_DATA FOR REVIEW:_
::::

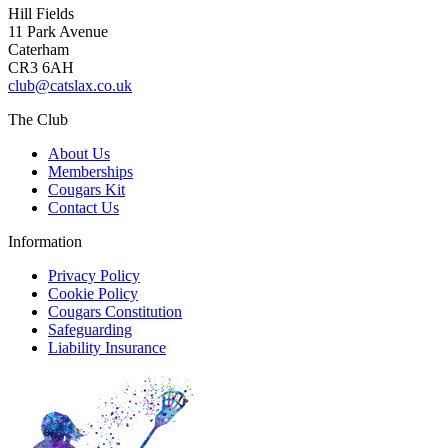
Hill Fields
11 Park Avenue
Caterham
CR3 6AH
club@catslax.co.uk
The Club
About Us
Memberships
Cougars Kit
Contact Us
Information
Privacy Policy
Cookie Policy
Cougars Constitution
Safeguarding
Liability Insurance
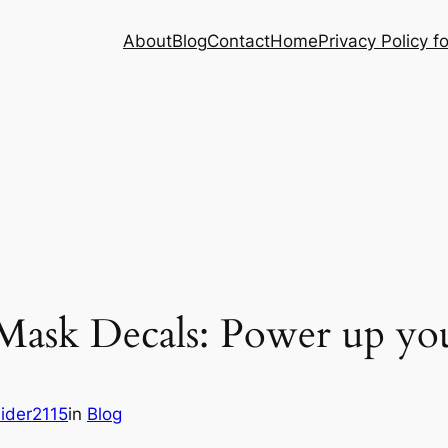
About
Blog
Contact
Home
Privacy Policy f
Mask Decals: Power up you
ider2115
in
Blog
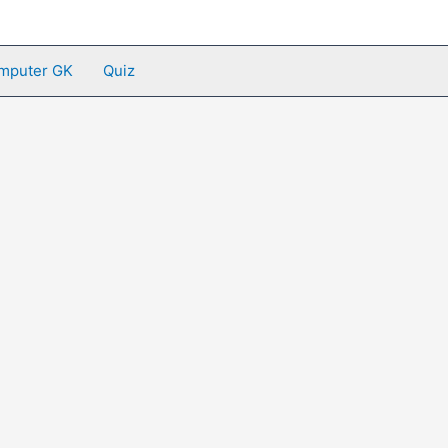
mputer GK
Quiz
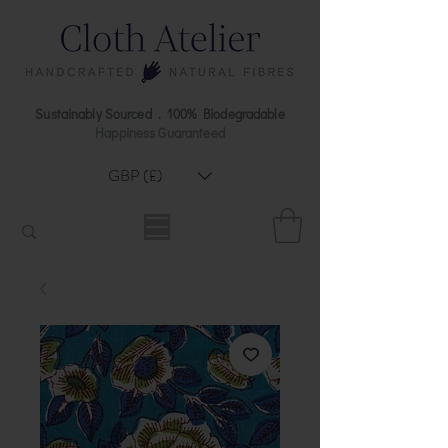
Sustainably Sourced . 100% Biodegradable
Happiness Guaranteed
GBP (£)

::::

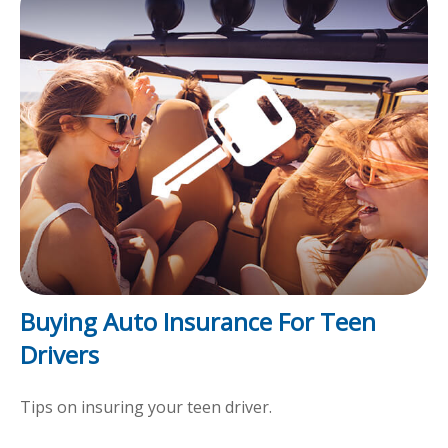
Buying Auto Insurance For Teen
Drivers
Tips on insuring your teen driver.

::::

_WHAT THE EXERCISE ASKS:_ Gather up, from the records above, each line where the word "Policy" appears.

_RESULT OF THE EXERCISE:_
Privacy Policy
Cookie Policy
Privacy Policy f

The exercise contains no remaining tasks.